Now subtract equation (1) and (2);
Therefore,
(600/T + 2400/C = 40) - (600/T + 1200/C = 25).
1200/C = 15,
C = 1200/15,
C = 80.

Substitute C = 80 in equation (1)
600/T + 2400/80 = 40,
600/T = 40 - 2400/80.
600/T = 800/80,
T = 600/10.
T = 60.

So the ratio for train and car would be:
60:80
Therefore the ratio is 3:4.

How did 8 come in solution?

Please explain me.

Let the speed of the train be =x km/hr.
And the speed of the car be =y km/hr.

It takes eight hours(8hrs) for a 600
km journey, if 120;
km is done by train and the rest by car(600-120=480).
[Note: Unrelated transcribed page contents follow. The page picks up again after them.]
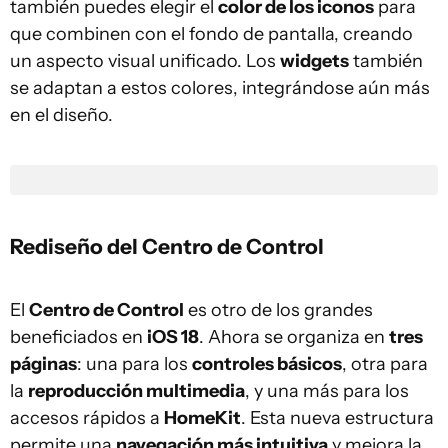
también puedes elegir el
color de los iconos
para
que combinen con el fondo de pantalla, creando
un aspecto visual unificado. Los
widgets
también
se adaptan a estos colores, integrándose aún más
en el diseño.
Rediseño del Centro de Control
El
Centro de Control
es otro de los grandes
beneficiados en
iOS 18
. Ahora se organiza en
tres
páginas
: una para los
controles básicos
, otra para
la
reproducción multimedia
, y una más para los
accesos rápidos a
HomeKit
. Esta nueva estructura
permite una
navegación más intuitiva
y mejora la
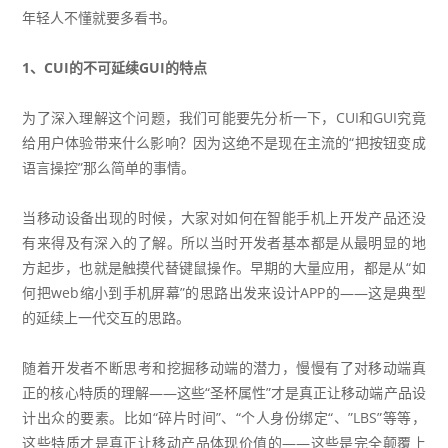
年轻人不懂就要多看书。
1、CUI的不可延续GUI的特点
为了深入理解这个问题，我们可能要先分析一下，CUI和GUI究竟
给用户体验带来什么影响？因为这绝不是现在主流的“把按钮变成
语言操控”那么简单的事情。
当移动设备出现的时候，大家对如何在智能手机上开发产品还没
有来得及有深入的了解。所以当时开发者基本都是从最明显的地
方起步，也就是触摸代替键鼠操作。早期的大量应用，都是从“如
何把web缩小到手机屏幕”的思路出发来设计APP的——这是典型
的延续上一代交互的思路。
随着开发者不断思考和挖掘移动端的潜力，慢慢有了对移动端真
正的核心特质的理解——这些“圣杯属性”才是真正让移动端产品设
计出众的要素。比如“碎片时间”、“个人身份绑定“、”LBS”等等，
这些特质才是真正让移动产品体现价值的——这些是完全颠覆上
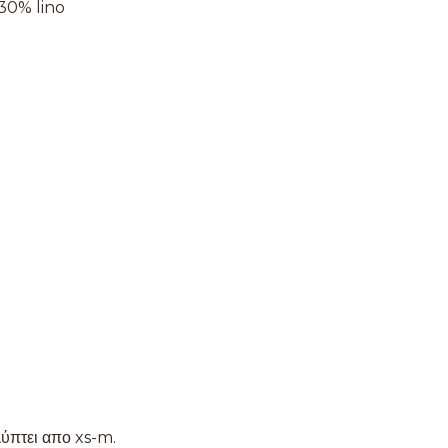
 30% lino
ύπτει απο xs-m.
Convert the above word statement into mathematical form-
Then,
120x + 480y = 8.

Take the number common(120) from both sides of the equations and so it is removed.
∴1x+4y=1/15 ---> (a)

Also, given that; It takes 20.
minutes more, if 200.
km is done by train and the rest by car.

Convert minutes in an hour
∴200/x+400/y = 8 + 20/60.

Simplify the above equation;
⇒200/x+400/y = 8 + 1/3
⇒200/x + 400/y = 25/3.

Take common(200) from both sides of the equation and remove
∴1/x+2/y=1/24 ---> (b).

Take equations (a) and (b)
and find the value of the unknown.

By using the elimination method- subtract equation (b) from equation (a).
⇒4/y−2/y=1/15−1/24.
( 1x is removed in subtraction)
taking lcm.

⇒2/y = 8 - 5/120
2/y = 3/120,
y = 80km/hr.
Substitute value of “y” in equation (a)
∴1/x+4/80=1/15 ⇒1/x+1/20=1/15.

Make unknown “x” as the subject –
∴1x = 1/15−1/20,
⇒1x = 20−15/(15)(20),
⇒1/x = 5/300,
⇒1/x = 1/60,
⇒x = 60 km/hr.
Now the ratio of the speed of car and train is;
=x/y = 60.80 = 3/4.

@Suresh.

Why 120/x + 480/y = 8, How 8 come?
Please explain.

We got that,

Eq 1: 1/x+4/y=1/15 =>1/x=1/15-4/y.
Eq 2: 1/x+2/y=1/24 =>1/x=1/24-2/y.

Now equate the 1/x values.
i.e 1/15-4/y = 1/24-2/y =>2/y = 1/15-1/24.

So you get y = 80.
By submitting y in the eq 1: 1/x+4/80=1/15 and you get x =60.
X : Y = 60:80 =>3:4.

Question in given that,
Total Distance covered by train & car = 600 km.
By train covered distance: 120 Km.
By car covered distance: 600-120 = 480 Km.
Time taken covered by total distance both train and car = 8 hours.

Let,
Train speed is = x kmph.
Car speed is = y kmph.

So,
120/x+480/y=8 --> (1)
In second part given time more 20 minutes=8+20/60=8+1/3=25/3
200/x+400/y=25/3 --> (2)
In eq. 1 and 2 for equal x or y number equal for getting value x and y in one
(1) eq. multiply 5 and (2) equation 3, getting
600/x+2400/y=40 --> (3)
600/x+1200/y=75/3--> (4)
Subtracting eq. 3 in 4, getting;
1200/y = 40 - 75/3.
1200/y = 120 - 75/3.
1200/y = 45/3
15Y = 1200.
Y = 80kmph speed of Car.
Putting y value in eq. (2).
200/x+400/80 = 25/3.
200/x+5 = 25/3.
200+5x/x = 25/3.
200+5x = 25x/3.
200 = 25x/3-5x
200 = 25x-15x/3
200 = 10x/3
600 = 10x
x = 60kmph speed of the train.
the ratio of speed train: car.
= 60:80.
= 3/4.

Why 120/x + 480/y = 8, How 8 come? Please explain.

@Karan.

It's Given in the question;
Distance by train=200.
Remaining distance by car, So 600-200 = 400 is the distance covered by a car.